Last Man Standing [1996]

There’s something about these nineties action movies that keeps pulling me back to them. At that time I couldn’t fully appreciate what they were trying to do, I just wanted to be entertained. And entertained I was, just to be perfectly clear. It’s just that now I can understand what they were trying to do. Last Man Standing is a different kind of Western movie, set in the 1920s but with a familiar structure and characters. This sort-of-speak transitional period is often overlooked by filmmakers. And this is why Walter Hill decided to give it a go. He’s the guy behind such movies as The Driver, The Warriors, and 48 Hrs.

However, I much prefer his lowkey, almost B movies like Johnny HandsomeTrespass, and Bullet to the Head. Last Man Standing starts like any other Western movie, with a drifter arriving in a small town. And then, in mere moments, he falls in love and finds himself as a target for a local crime boss. It doesn’t get more vanilla than that. Bruce Willis was at the top of his game back in the nineties and he was the perfect choice for the lead role. Opposite of him we have the magnetic Christopher Walken, doing what he does best. The supporting cast is also full of familiar faces, some of which ended up in popular tv shows like Deadwood and Sopranos. 

I just want to take a slight detour now into the world of weird movies. Around that time I watched Scanner Cop II, starring Patrick Kilpatrick who could blow people’s heads up if he focused really hard. I don’t know why but that movie freaked me out completely. There was something so evil and perverse about it that I remember it to this day. Of course, this was a spin-off of the much more popular Scanners, written and directed by David Cronenberg. So, when I saw Patrick in this movie, I had a very visceral reaction to him. I guess all of this is the consequence of me being in my early teens and watching movies I shouldn’t have. 

Moving on, Last Man Standing is a remake of Kurosawa’s samurai movie Yojimbo and not the first one. You might remember that small and completely forgotten western, For A Fistful of Dollars from 1964. That was also a remake and a damn fine one. The first thing that’s going to strike you is a distinct visual style dominated by the color orange. And then you’ll start to notice that the horses have been replaced by cars. And that six-shooters are now fully automatic handguns. All of this gives the movie a refreshing atmosphere on top of that classic Western tension.

His name is John Smith and he just rolled into the small town of Jericho. The first thing he does is get into trouble with the local mob boss. He tries to get help from a local sheriff but he’s too much of a coward to do anything. So John goes straight to the local drinking establishment to calm his nerves and thinks of a plan. The plan he comes up with is pretty simple. He’ll just go work for the local mob boss, earn some money and get out of this hellhole. However, things will soon start to get more and more complicated.

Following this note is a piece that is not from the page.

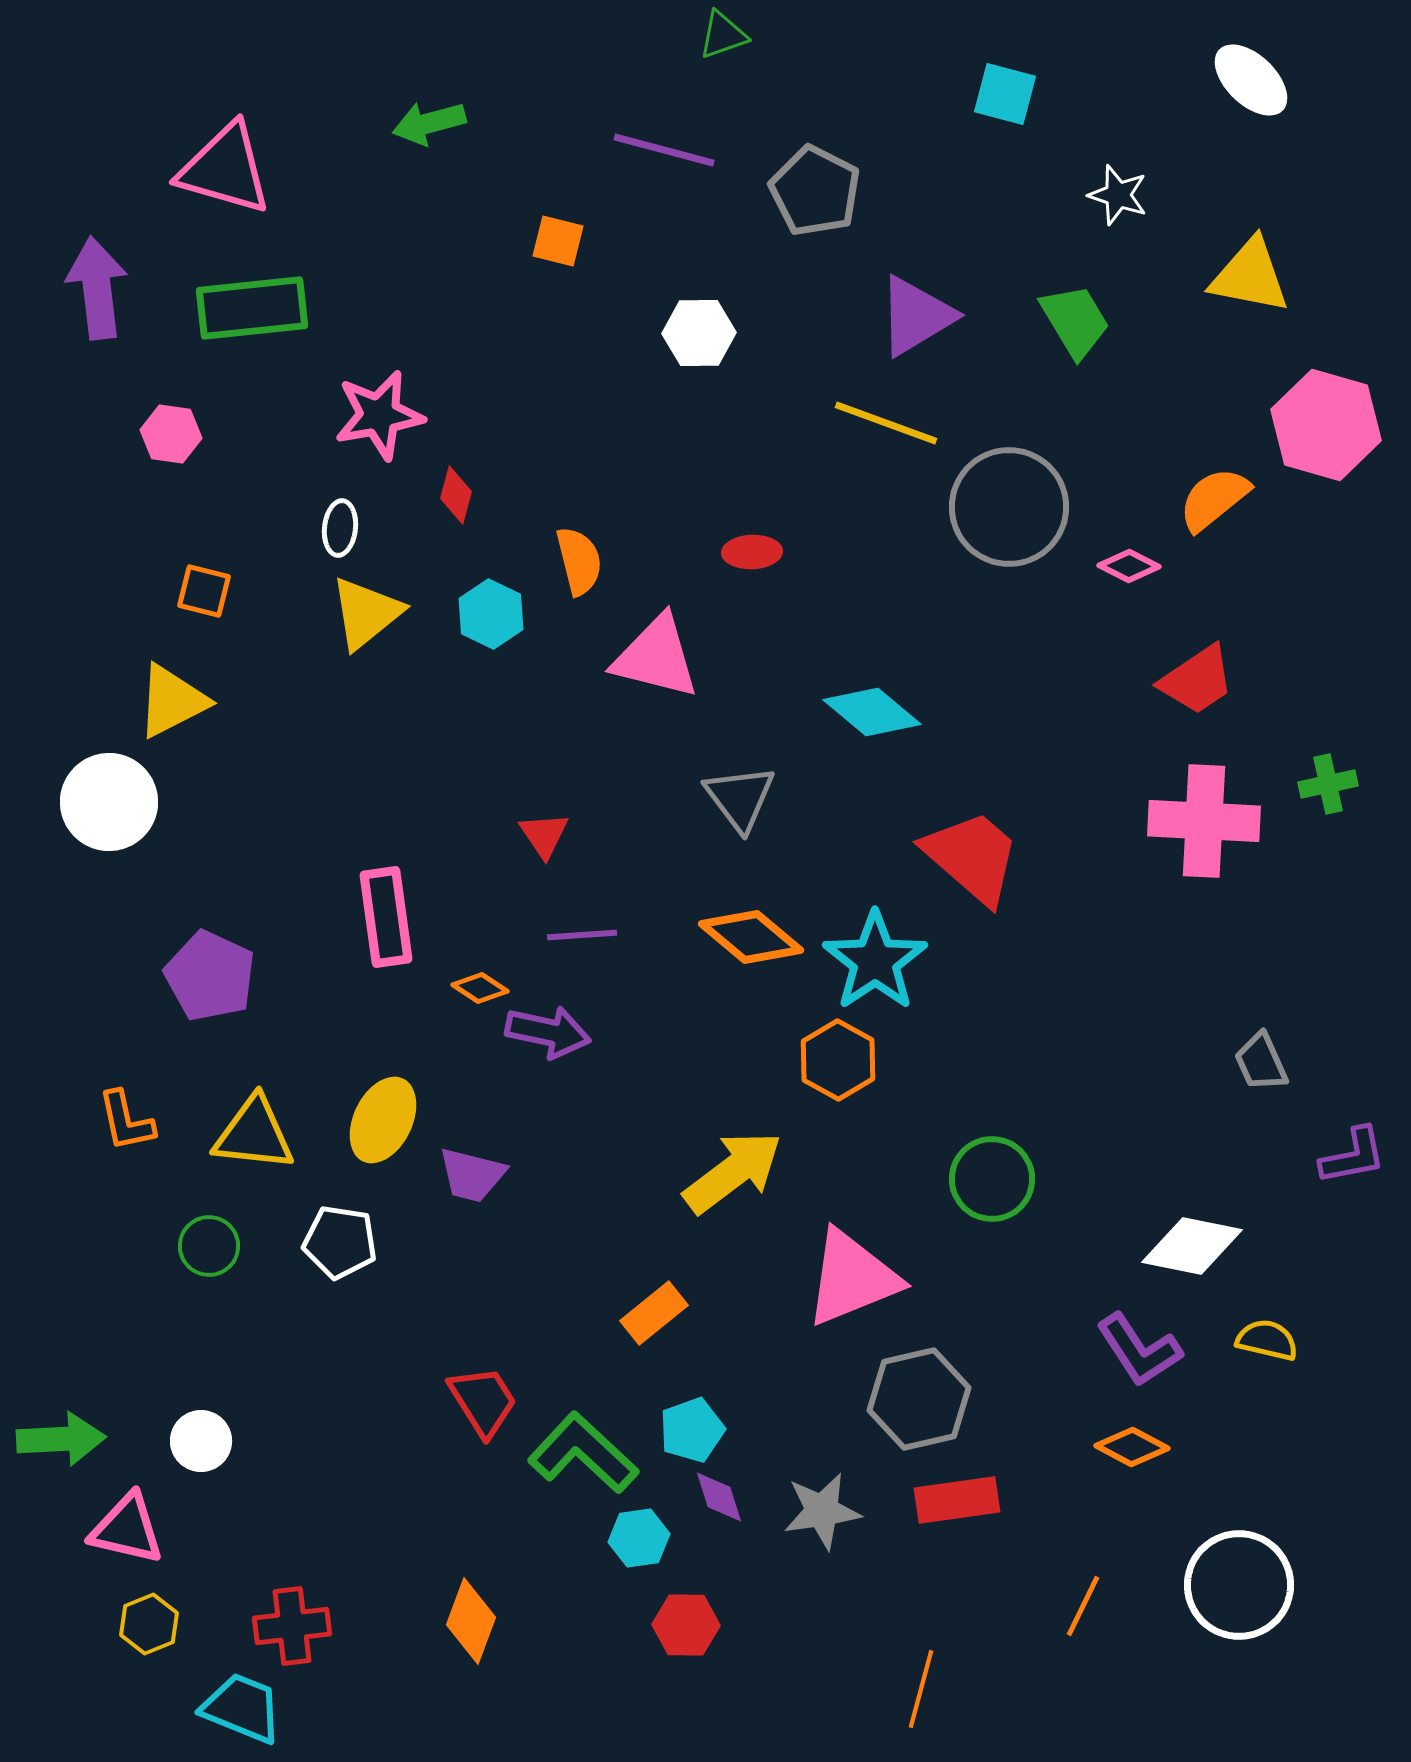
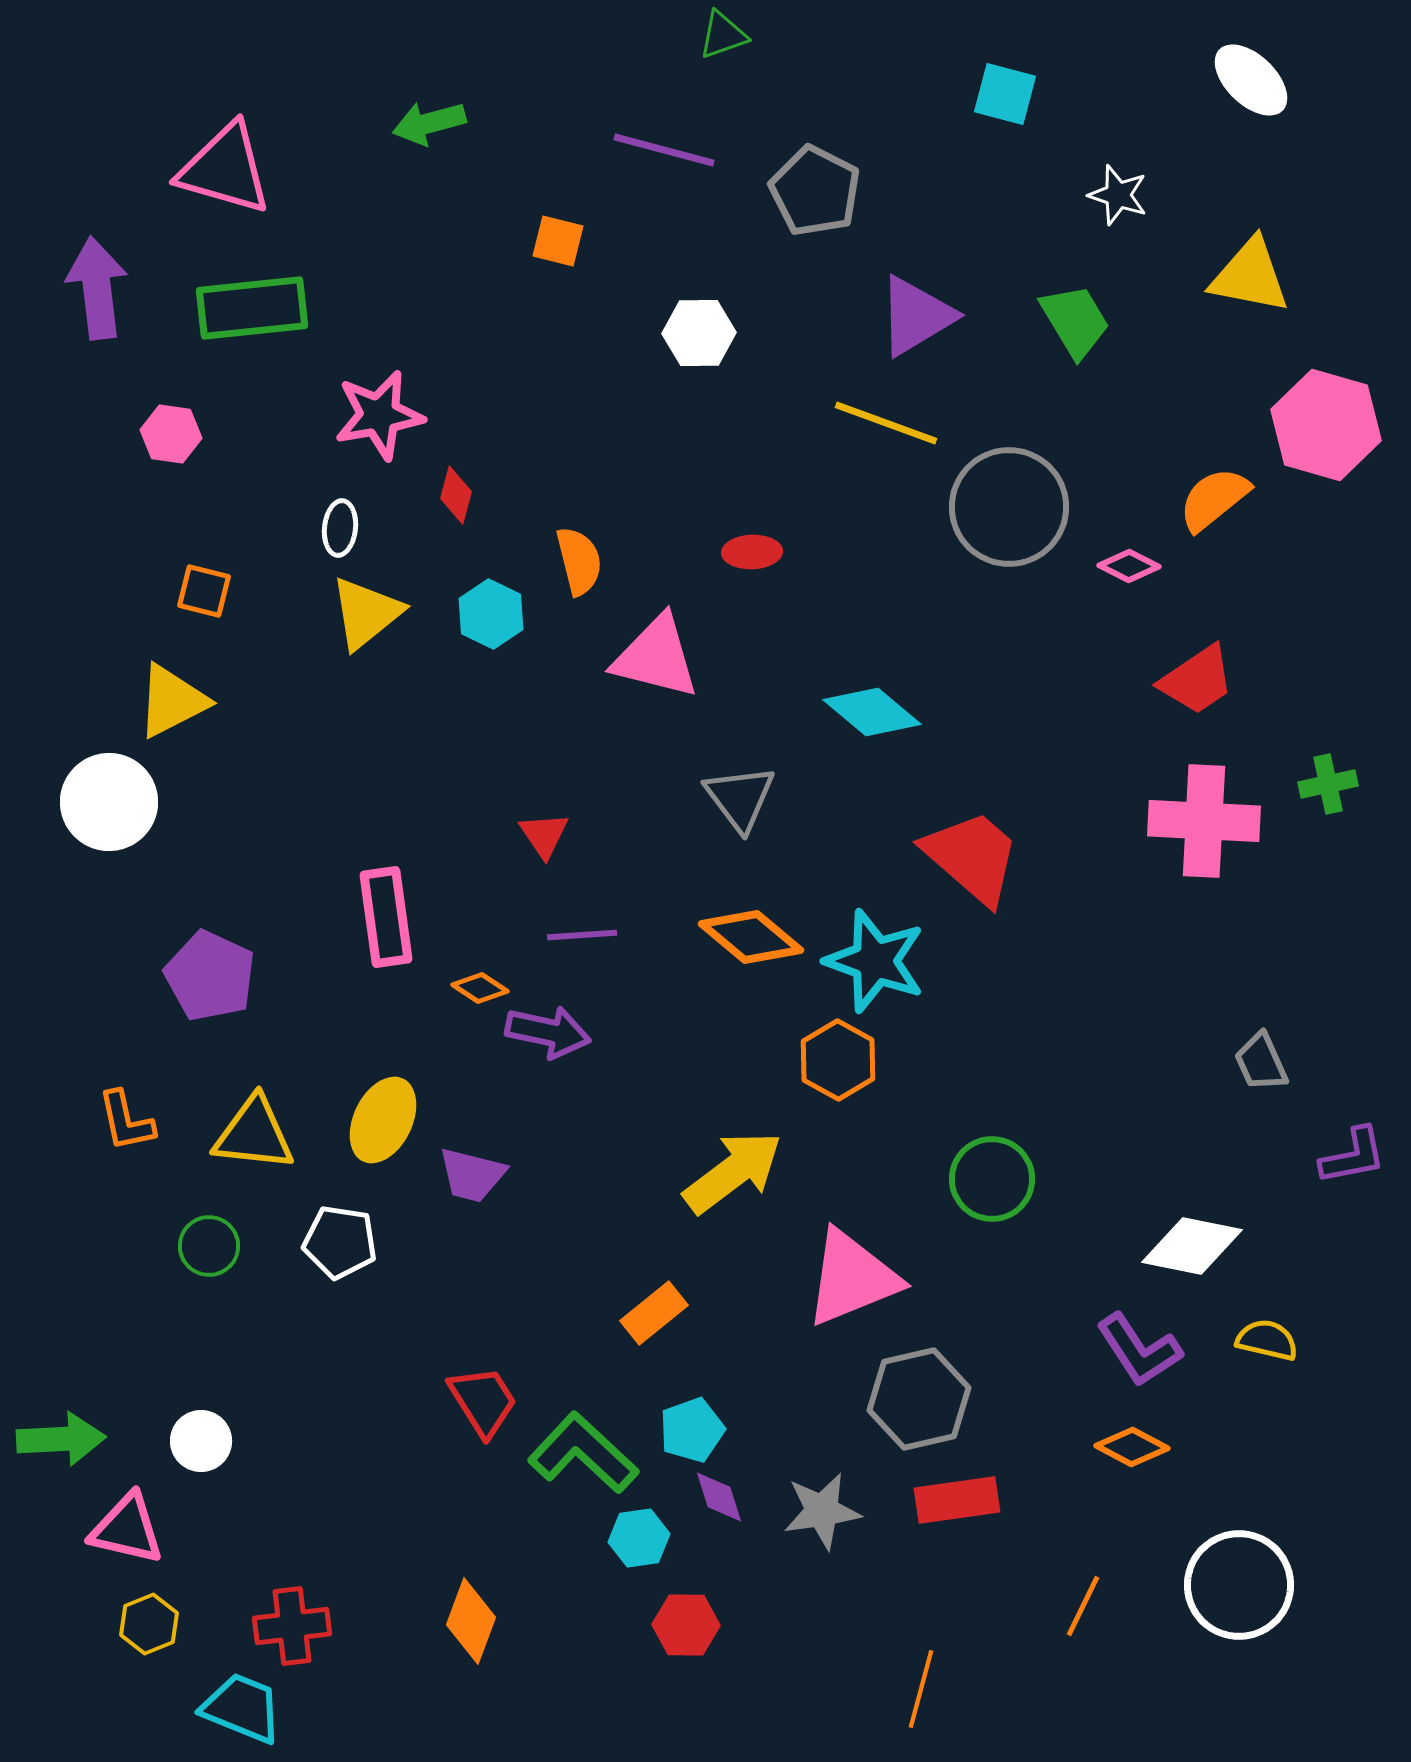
cyan star at (875, 961): rotated 18 degrees counterclockwise
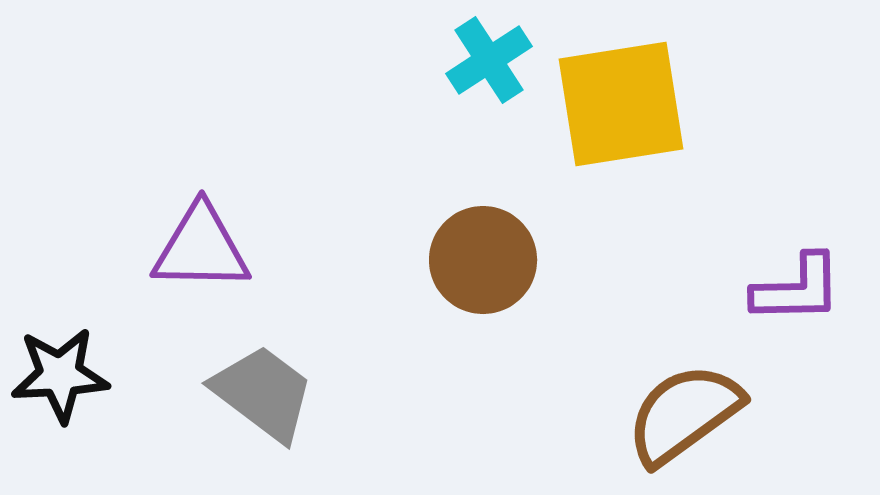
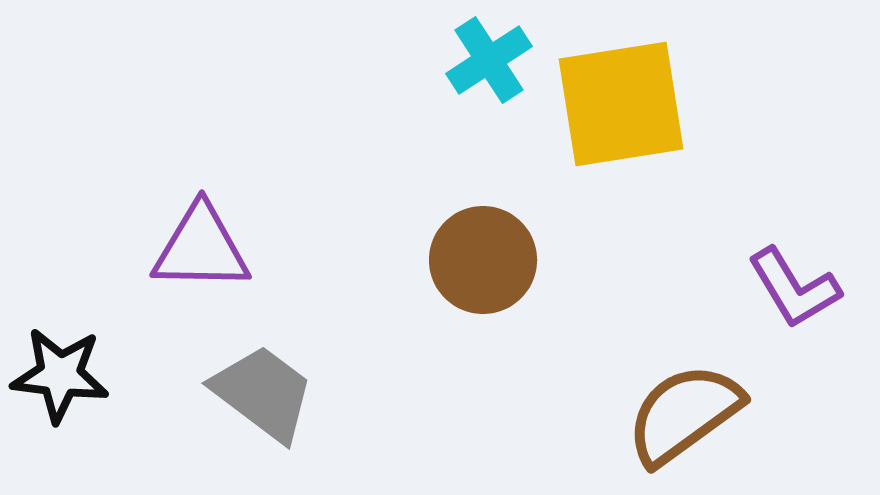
purple L-shape: moved 3 px left, 1 px up; rotated 60 degrees clockwise
black star: rotated 10 degrees clockwise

There are a lot of brutal and fast-paced shootouts in Last Man Standing. The rest of the time is full of stylish scenes, intriguing characters, and “cool” dialogue. The story keeps twisting and turning around our hero who seems to be able to outsmart them all. Although if you’ve seen the original movies, this will come as no surprise. Featuring a short running time of ninety minutes, fast pacing, and a lot of action, Last Man Standing is definitely a movie worth watching. If you’re looking for something similarly stylish I recommend you check out Sam Raimi’s The Quick and The Dead.

Director: Walter Hill

Writers: Ryûzô Kikushima, Akira Kurosawa, Walter Hill

Cast: Bruce Willis, Bruce Dern, Christopher Walken, David Patrick Kelly, Karina Lombard

Fun Facts: The handgun the character of John Smith, played by Bruce Willis, uses is government model Colt 1911 A1.